1. Una presencia ideal, Eduardo Berti. Para escribir esta novela, el escritor argentino Eduardo Berti, radicado desde hace muchos años en el exterior, hizo una suerte de residencia literaria muy particular: pasó varias semanas en un hospital ubicado en Rouen (la ciudad natal de Gustave Flaubert, de paso), Francia. Y lo hizo específicamente en la unidad de cuidados paliativos, ahí donde las personas van a transitar sus últimos días de vida.

Pero lejos de los golpes bajos o de buscar el retrato de algún tipo de agonía, lo que prefirió el autor fue entrevistar a quienes trabajan allí, entre médicos, asistentes de enfermería, personal administrativo, camilleros y hasta una esteticista, para plasmar sus testimonios en los fragmentos que conforman Una presencia ideal.
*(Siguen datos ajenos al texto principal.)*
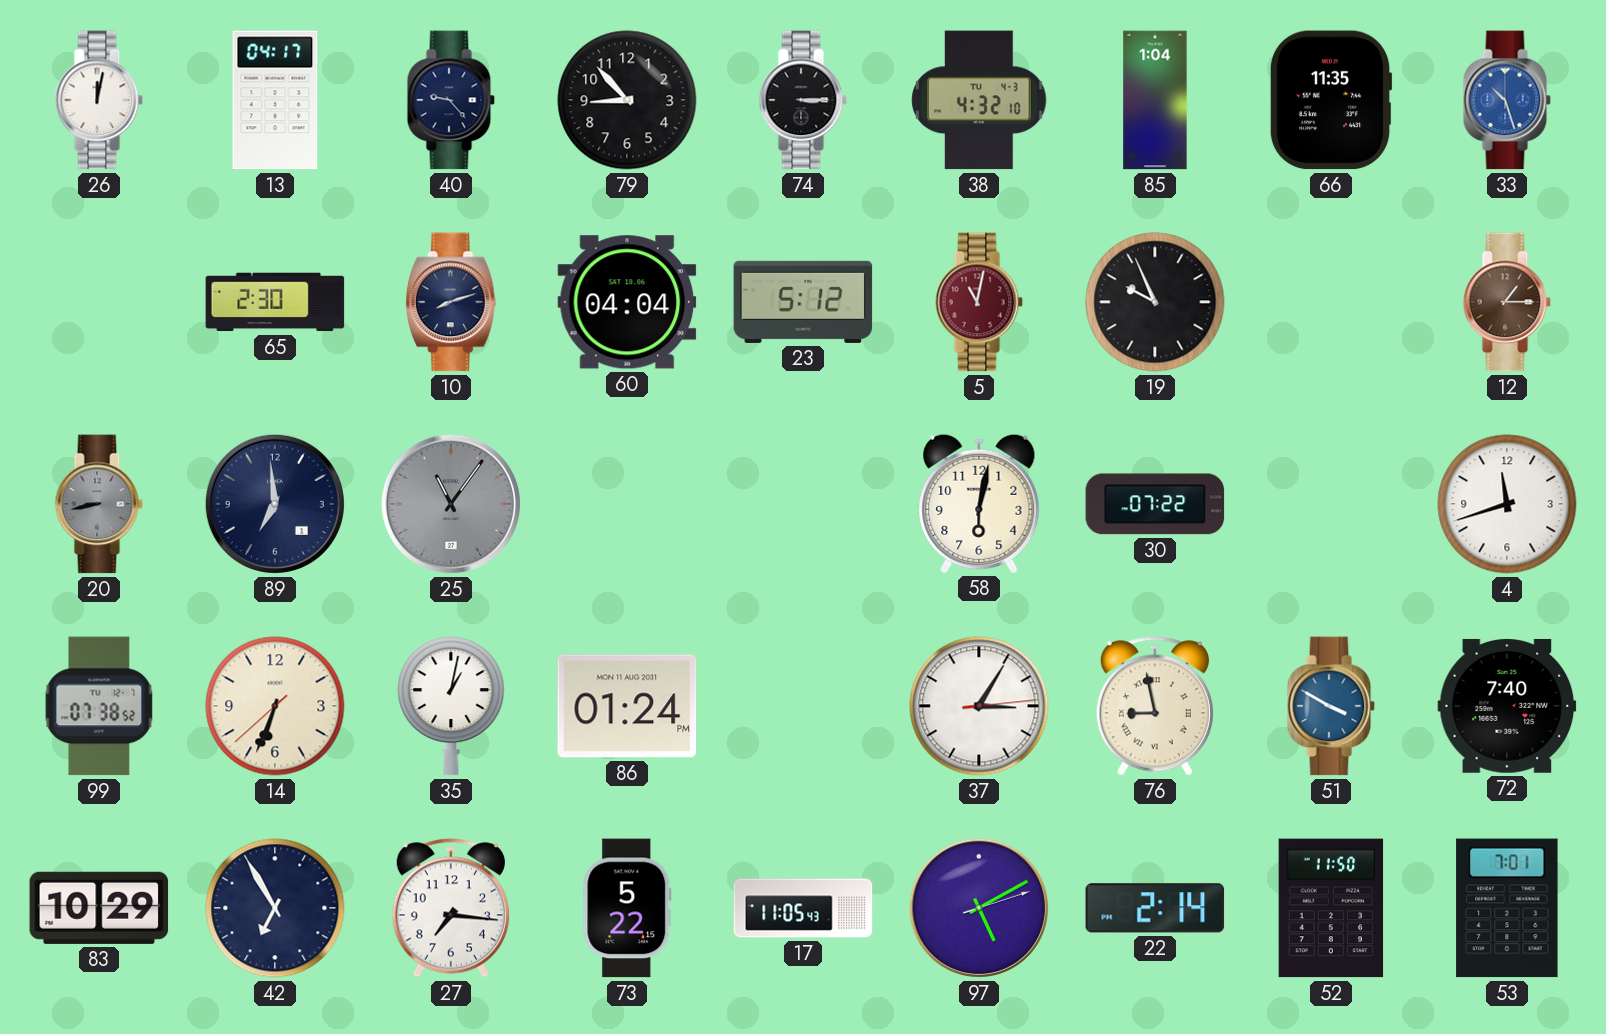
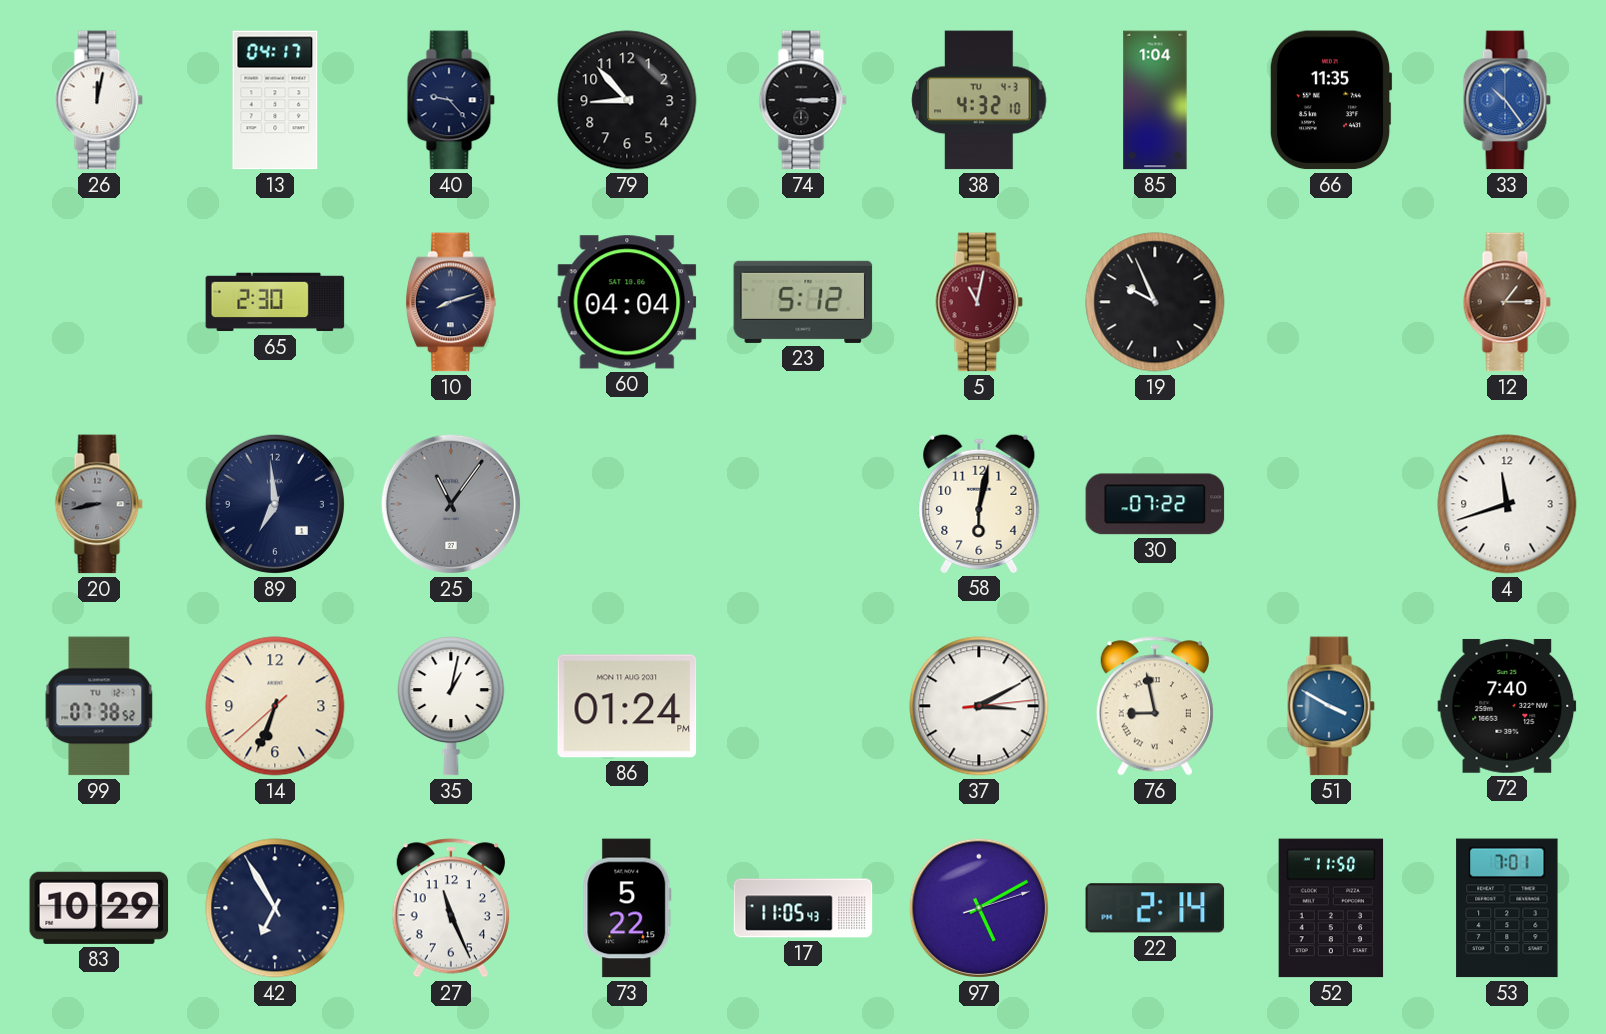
33: 10:27 -> 10:24
37: 3:05 -> 3:10
27: 7:16 -> 11:26
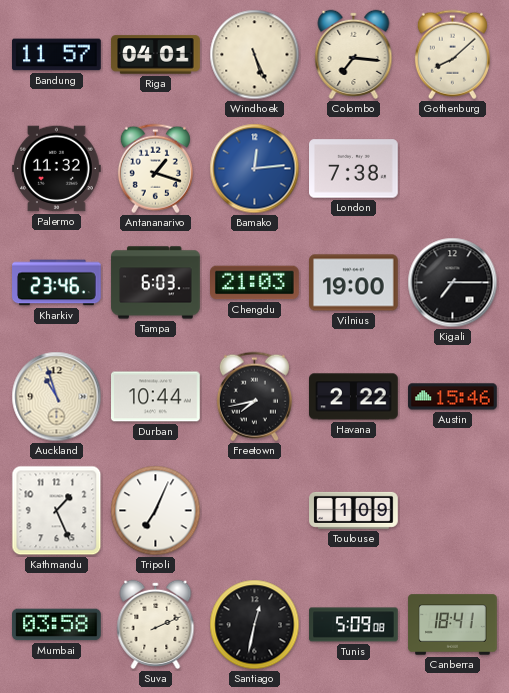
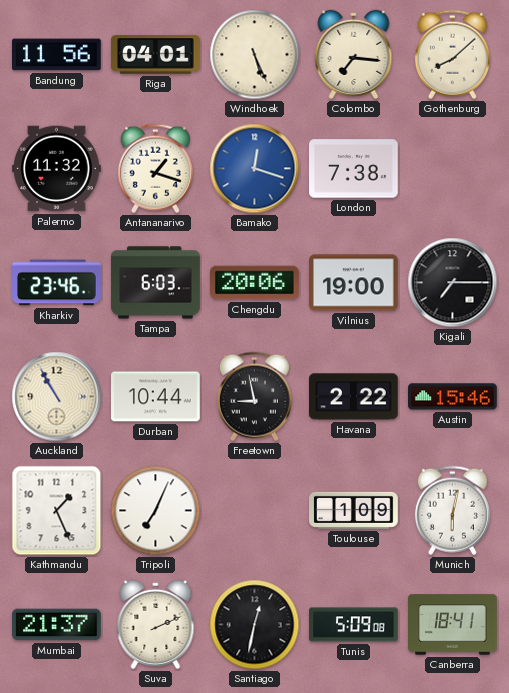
Bandung: 11:57 -> 11:56
Bamako: 12:14 -> 12:18
Chengdu: 21:03 -> 20:06
Auckland: 10:57 -> 10:55
Freetown: 7:43 -> 8:58
Munich: none -> 6:02
Mumbai: 03:58 -> 21:37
Así fue que, con ese material, que proviene de los trabajadores –habría que aclarar que en su mayoría son mujeres–, con esas voces de quienes más tarde o más temprano enfrentarán con sus ojos la muerte de los pacientes de la unidad, consiguió armar un entramado que se permite la emotividad y que termina siendo muy profundo. 

Tal como aclara el propio Berti en la introducción, “los nombres de los narradores (narradoras, en su mayoría) son inventados, porque se trata de una ficción construida a partir de una experiencia real”.

Con un trabajo muy afinado del lenguaje por parte del escritor, que revela una escucha atenta, a veces estas personas –en su mayoría perfectamente conscientes de que están ante pacientes que no se van a curar– revelan anécdotas graciosas, a veces secretos y a veces sus miedos más profundos. 

Una presencia ideal, de Eduardo Berti, es un lanzamiento de la editorial Compañía Naviera Ilimitada.

2. Un año sin dormir, de Raquel San Martín. Hablábamos arriba de heridas y cicatrices y recordé algo que escuché durante las palabras inaugurales de Ida Vitale en la última edición del Filba. Para darle paso a la escritora uruguaya, la directora del festival rescató una definición suya que me gustó mucho (y que aparece en una edición de su obra reunida): “La poesía busca sacar de su abismo ciertas palabras que puedan constituir el tejido de cicatrización tras el que todos andamos sin saberlo”.

Algo de ese movimiento se puede ver en cada uno de los poemas que integran Un año sin dormir (Pánico el Pánico), el reciente libro de Raquel San Martín, en el que una voz casi diáfana vuelve una y otra vez sobre una fisura, se mueve por un terreno que desconoce, pero sobre el que decidió transitar a tientas. Les dejo uno por acá, para que vean.

Entonces aparecen las imágenes que, como procesiones discretas y heridas abiertas, van por dentro para captar, con sensibilidad y una valentía hecha de palabras precisas, la vuelta por algún precipicio, un intento de resurrección. 

Raquel San Martín nació en Buenos Aires, es editora y periodista cultural. Un año sin dormir es su primer libro de poesía. Si andan detrás de una lectura delicada y sutil no se pierdan este libro.

Un año sin dormir, de Raquel San Martín, acaba de salir por la editorial Pánico el Pánico. Más información, por acá.

3. Nadie es inocente. Una selección súper interesante de cuentos y autores argentinos contemporáneos –de Mariana Enriquez a Osvaldo Aguirre, de Horacio Convertini (de quien hablamos por acá) a Samanta Schweblin, entre otros– y un desafío: llevar al formato sonoro historias que combinan la literatura negra, con el fantástico y el policial. 

Desde esta semana y por la plataforma Contar se estrena Nadie es inocente, una serie en formato de podcast que recrea cuentos con elencos conformados por grandes actrices y actores argentinos y con la participación de uno de los grandes periodistas de policiales de la Argentina, Ricardo Ragendorfer (vale la pena decir que, además de su gran trabajo, se destaca por tener una voz ideal para esta misión). A cada entrega lo acompaña, también, una entrevista en video que el periodista realizó en la Biblioteca Nacional con las y los autores de cada cuento.

Por ahora son seis los episodios, que se irán subiendo semanalmente todos los viernes. Tuve la oportunidad de escuchar la adaptación del texto El sátiro de la bicicleta, de Horacio Convertini, en las voces de Gabriel Puma Goity, Diego Velázquez e Iván Hochman, y les aseguro que, por su enorme cuidado en el sonido y las buenas interpretaciones, la saga promete.

El ciclo Nadie es inocente se puede escuchar y ver de manera gratuita en la plataforma Contar.